The CMS' sweeping rule to modernize the regulation of Medicaid managed-care plans is facing pushback from state Medicaid directors and insurers who say it would impose heavy-handed federal control and could hurt patient care.
But some consumer advocacy groups responded favorably to the proposed rules, saying they offer guidance to states and plans in developing provider networks, giving better access to beneficiaries.
The 653-page rule released in May would cap how much premium revenue private plans could allocate for administration and profits; require states to more rigorously supervise the adequacy of plans' provider networks; encourage states to establish quality rating systems for plans; and encourage the growth of managed long-term care.
Medicaid managed-care enrollment has soared to 46 million beneficiaries, according to consulting group Avalere Health. By year-end, the firm estimates that 73% of beneficiaries will receive services through managed-care plans. Currently, 37 states and the District of Columbia contract with Medicaid plans, according to Medicaid Health Plans of America.
Insurers have faced criticism for offering inadequate provider networks and denying needed care. Because of the wide variation in how states run their Medicaid managed-care programs, there have been “inconsistencies” and “less-than-optimal results,” the CMS said when it issued the proposed rule. Last year, HHS' Office of Inspector General reported that states were not enforcing their own rules to ensure that Medicaid plans had enough providers to care for their patients.

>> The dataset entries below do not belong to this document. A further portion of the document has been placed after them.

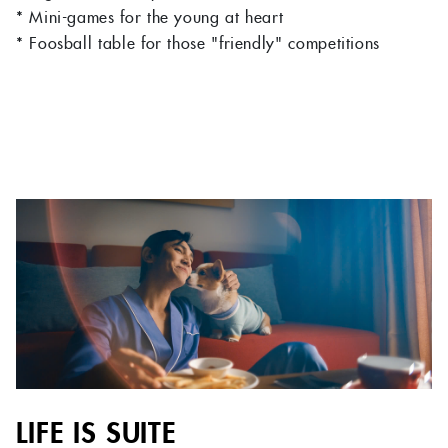
* Mini-games for the young at heart
* Foosball table for those "friendly" competitions
LIFE IS SUITE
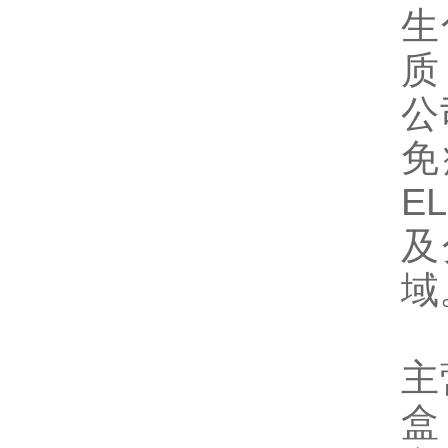
生
质
公
免
E
及
域
主
盒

The proposed rule received nearly 900 comments by the July 27 comment deadline.
The National Association of Medicaid Directors complained that the rule “appears to shift the balance of authority for Medicaid managed care to the federal government, driving a top-down model that runs counter to the goal of a modernized regulatory framework.”
A CMS representative did not respond to a request for comment for this article.
Medicaid plans objected to the CMS' proposal that they be required to spend 85% of premium revenue on medical care, a threshold known as a medical-loss ratio. That is similar to what the Affordable Care Act requires for plans in the commercial sector.